KostyaSha / yet-another-docker-plugin

Jenkins Yet Another Docker Plugin
https://plugins.jenkins.io/yet-another-docker-plugin
MIT License
83 stars 48 forks source link

"Failed to run container" errors when cloud host is running Docker 20.10.6 #295

Open wmorrell opened 3 years ago

wmorrell commented 3 years ago

Primary Jenkins node is running: Jenkins 2.277.3 (current LTS) YAD 0.2.0 Clouds configured to launch on another host, and connect to container with Docker SSH Computer Launcher

Cloud hosts are running: Docker 20.10.6

Provisioning with prior Docker versions, up to and including 20.10.5, works fine. As soon as the cloud node patches to 20.10.6, provisioning attempts fail. There is a work-around. Re-configure the cloud container launch settings, with Create Container Settings edited to include 0.0.0.0::22 under "Port bindings".

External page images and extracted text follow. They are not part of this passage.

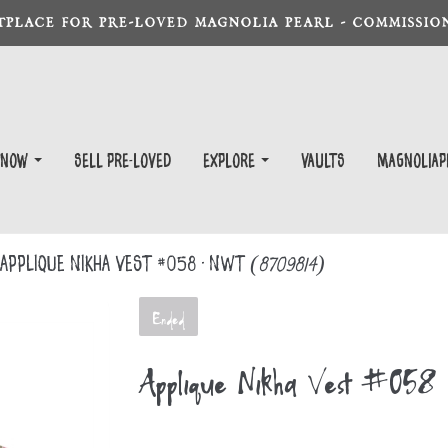
TPLACE FOR PRE-LOVED MAGNOLIA PEARL - COMMISSION
 Now
Sell Pre-Loved
EXPLORE
Vaults
magnoliap
Appliqué Nikha Vest #058 - NWT
(8709814)
Ended
Appliqué Nikha Vest #05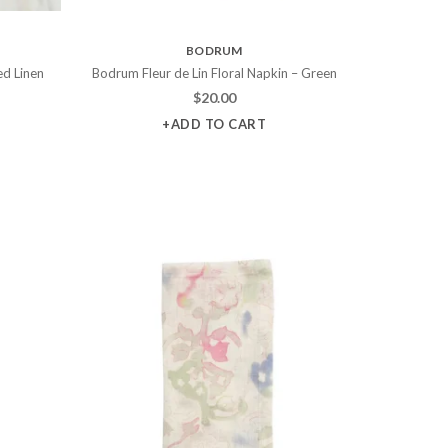
BODRUM
ed Linen
Bodrum Fleur de Lin Floral Napkin – Green
$
20.00
+ADD TO CART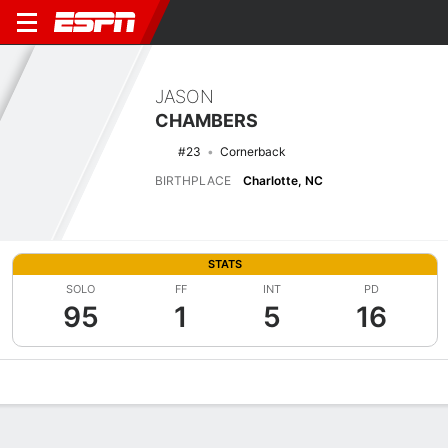
JASON
CHAMBERS
#23
Cornerback
BIRTHPLACE
Charlotte, NC
STATS
SOLO
FF
INT
PD
95
1
5
16
Overview
News
Stats
Bio
Splits
Game Log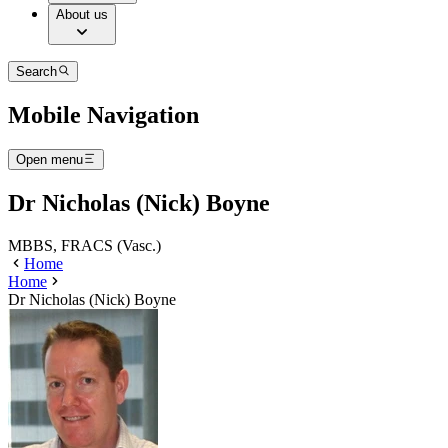
About us
Search
Mobile Navigation
Open menu
Dr Nicholas (Nick) Boyne
MBBS, FRACS (Vasc.)
Home
Home
Dr Nicholas (Nick) Boyne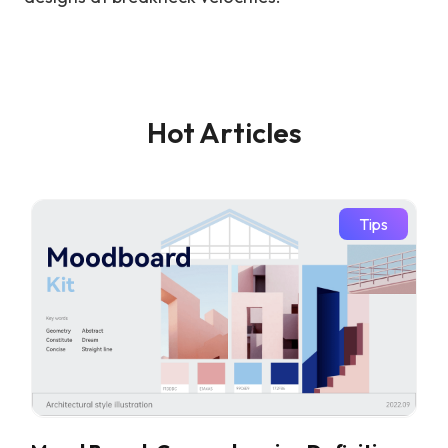
Hot Articles
Tips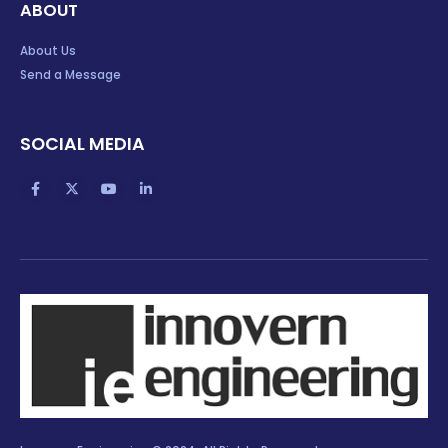
ABOUT
About Us
Send a Message
SOCIAL MEDIA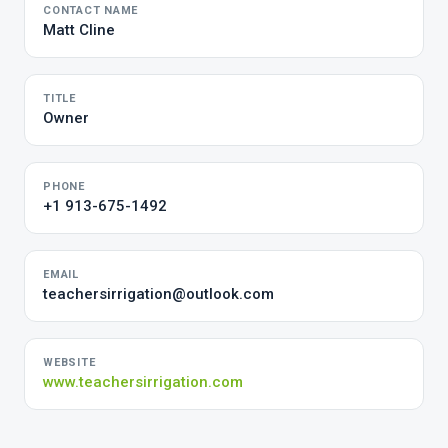
CONTACT NAME
Matt Cline
TITLE
Owner
PHONE
+1 913-675-1492
EMAIL
teachersirrigation@outlook.com
WEBSITE
www.teachersirrigation.com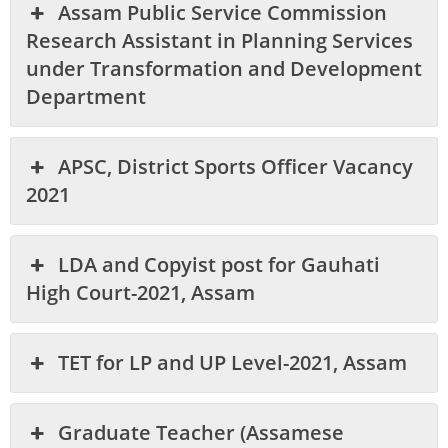
Assam Public Service Commission
Research Assistant in Planning Services
under Transformation and Development
Department
APSC, District Sports Officer Vacancy
2021
LDA and Copyist post for Gauhati
High Court-2021, Assam
TET for LP and UP Level-2021, Assam
Graduate Teacher (Assamese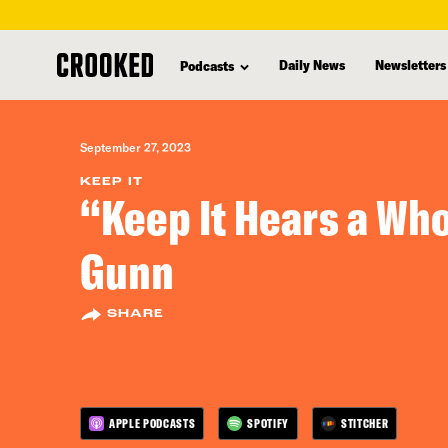
skip
to
Daily News
Newsletters
Podcasts
main
content
September 27, 2023
KEEP IT
“Keep It Hears a Who
Gunn
SHARE
APPLE PODCASTS
SPOTIFY
STITCHER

When this error triggers, provisioning attempts will start, then repeatedly fail. They will show the following error in the Cloud Statistics listing:

java.lang.IllegalStateException: Failed to run container.
    at com.github.kostyasha.yad.DockerCloud.provisionWithWait(DockerCloud.java:257)
    at com.github.kostyasha.yad.DockerCloud.lambda$provision$0(DockerCloud.java:135)
    at jenkins.util.ContextResettingExecutorService$2.call(ContextResettingExecutorService.java:46)
    at jenkins.security.ImpersonatingExecutorService$2.call(ImpersonatingExecutorService.java:80)
    at java.util.concurrent.FutureTask.run(FutureTask.java:266)
    at java.util.concurrent.ThreadPoolExecutor.runWorker(ThreadPoolExecutor.java:1149)
    at java.util.concurrent.ThreadPoolExecutor$Worker.run(ThreadPoolExecutor.java:624)
    at java.lang.Thread.run(Thread.java:748)

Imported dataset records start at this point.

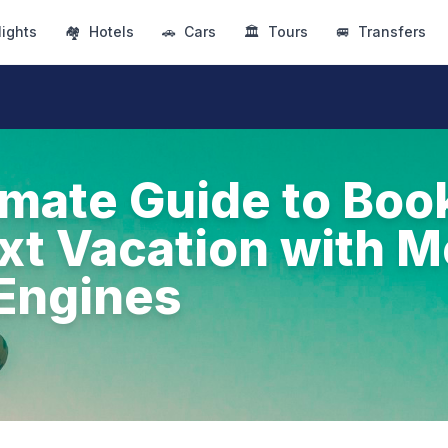
lights
🏘
Hotels
🚗
Cars
🏛
Tours
🚐
Transfers
imate Guide to Boo
xt Vacation with M
Engines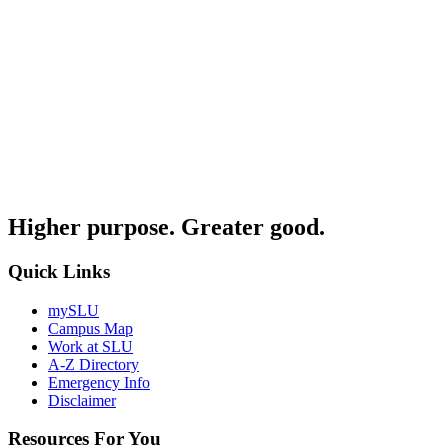
Higher purpose. Greater good.
Quick Links
mySLU
Campus Map
Work at SLU
A-Z Directory
Emergency Info
Disclaimer
Resources For You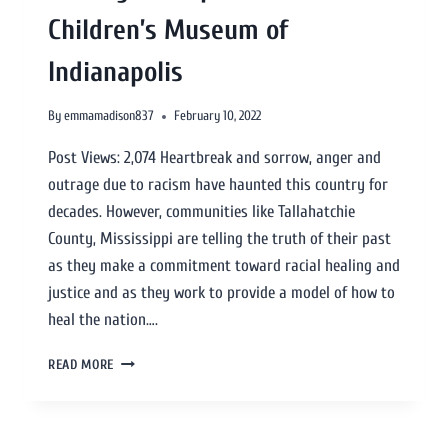
Children’s Museum of
Indianapolis
By
emmamadison837
February 10, 2022
Post Views: 2,074 Heartbreak and sorrow, anger and
outrage due to racism have haunted this country for
decades. However, communities like Tallahatchie
County, Mississippi are telling the truth of their past
as they make a commitment toward racial healing and
justice and as they work to provide a model of how to
heal the nation….
READ MORE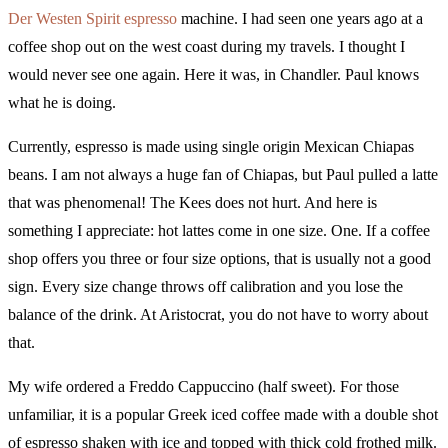
Der Westen Spirit espresso
machine. I had seen one years ago at a
coffee shop out on the west coast during my travels. I thought I
would never see one again. Here it was, in Chandler. Paul knows
what he is doing.
Currently, espresso is made using single origin Mexican Chiapas
beans. I am not always a huge fan of Chiapas, but Paul pulled a latte
that was phenomenal! The Kees does not hurt. And here is
something I appreciate: hot lattes come in one size. One. If a coffee
shop offers you three or four size options, that is usually not a good
sign. Every size change throws off calibration and you lose the
balance of the drink. At Aristocrat, you do not have to worry about
that.
My wife ordered a Freddo Cappuccino (half sweet). For those
unfamiliar, it is a popular Greek iced coffee made with a double shot
of espresso shaken with ice and topped with thick cold frothed milk.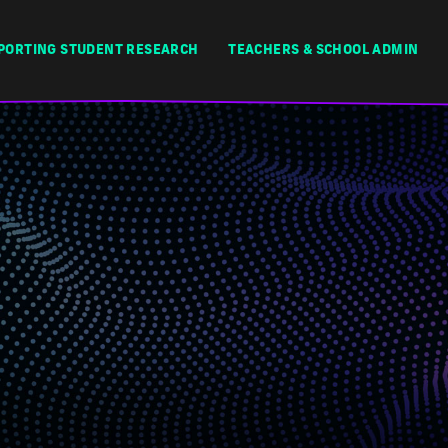
PORTING STUDENT RESEARCH
TEACHERS & SCHOOL ADMIN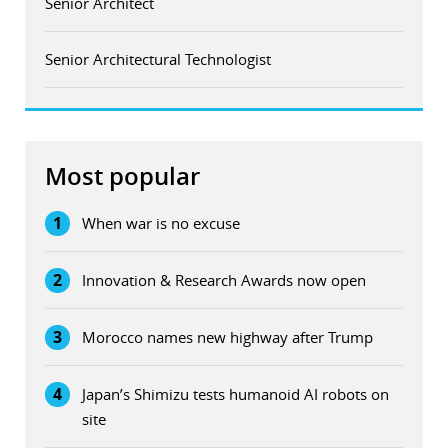
Senior Architect
Senior Architectural Technologist
Most popular
1
When war is no excuse
2
Innovation & Research Awards now open
3
Morocco names new highway after Trump
4
Japan’s Shimizu tests humanoid AI robots on
site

In the Jenkins logs, there's also this:

Apr 23, 2021 5:06:21 AM FINE com.github.kostyasha.yad.launcher.DockerComputerSSHLauncher waitUp
TCP connection attempt failed 60 retries with 2 second interval for [::]:49163

Basically what I think is happening, per moby/moby#42313, is that Docker is now returning both an IPv4 and an IPv6 port when inspecting port bindings on a container. In Docker 20.10.5 and earlier, only the IPv4 port would be listed. When YAD is inspecting the ports to create the SSH url, it ends up grabbing the IPv6 address. If IPv6 is not configured on the host, or the IPv6 traffic is otherwise blocked, the DockerComputerSSHLauncher will eventually reach a connection timeout and fail the provisioning attempt. The work-around listed above works by forcing the container to launch with only IPv4 addresses, so YAD doesn't see the IPv6 address.

tghastings commented 3 years ago

Thank you for this. I spent a few hours trying to troubleshoot.